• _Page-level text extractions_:
====

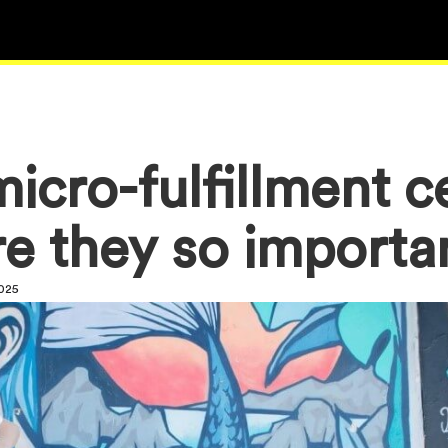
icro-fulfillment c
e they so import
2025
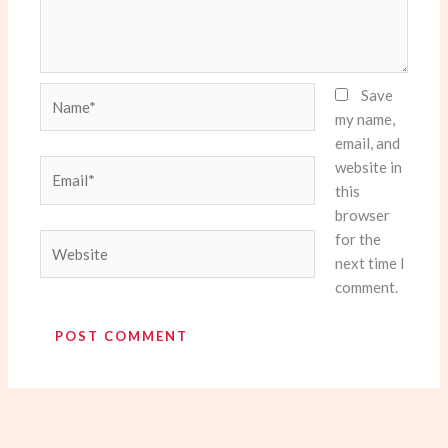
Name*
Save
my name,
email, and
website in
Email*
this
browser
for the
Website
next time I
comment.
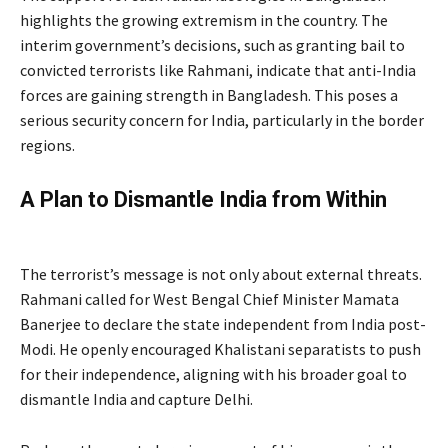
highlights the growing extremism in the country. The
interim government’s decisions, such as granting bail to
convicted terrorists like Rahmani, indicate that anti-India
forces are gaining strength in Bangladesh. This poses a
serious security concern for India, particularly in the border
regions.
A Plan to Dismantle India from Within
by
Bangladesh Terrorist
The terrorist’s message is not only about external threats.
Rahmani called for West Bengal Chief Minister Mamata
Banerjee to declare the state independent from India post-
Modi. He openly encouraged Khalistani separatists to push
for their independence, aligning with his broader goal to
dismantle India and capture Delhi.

====

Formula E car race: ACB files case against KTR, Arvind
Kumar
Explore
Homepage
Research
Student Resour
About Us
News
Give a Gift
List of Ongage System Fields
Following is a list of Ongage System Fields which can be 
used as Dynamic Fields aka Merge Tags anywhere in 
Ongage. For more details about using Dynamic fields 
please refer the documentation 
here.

====

• _Exercise instructions_: The lines to copy exactly start with the line above that has "icro-fulfillment c" and go on through the line that has "dismantle India and capture Delhi."; please include both, add nothing else, and omit the pictures.

• _Task result_:
icro-fulfillment c
e they so import
2025
Name*
Save
my name,
email, and
website in
Email*
this
browser
for the
Website
next time I
comment.
highlights the growing extremism in the country. The
interim government’s decisions, such as granting bail to
convicted terrorists like Rahmani, indicate that anti-India
forces are gaining strength in Bangladesh. This poses a
serious security concern for India, particularly in the border
regions.
A Plan to Dismantle India from Within
by
Bangladesh Terrorist
The terrorist’s message is not only about external threats.
Rahmani called for West Bengal Chief Minister Mamata
Banerjee to declare the state independent from India post-
Modi. He openly encouraged Khalistani separatists to push
for their independence, aligning with his broader goal to
dismantle India and capture Delhi.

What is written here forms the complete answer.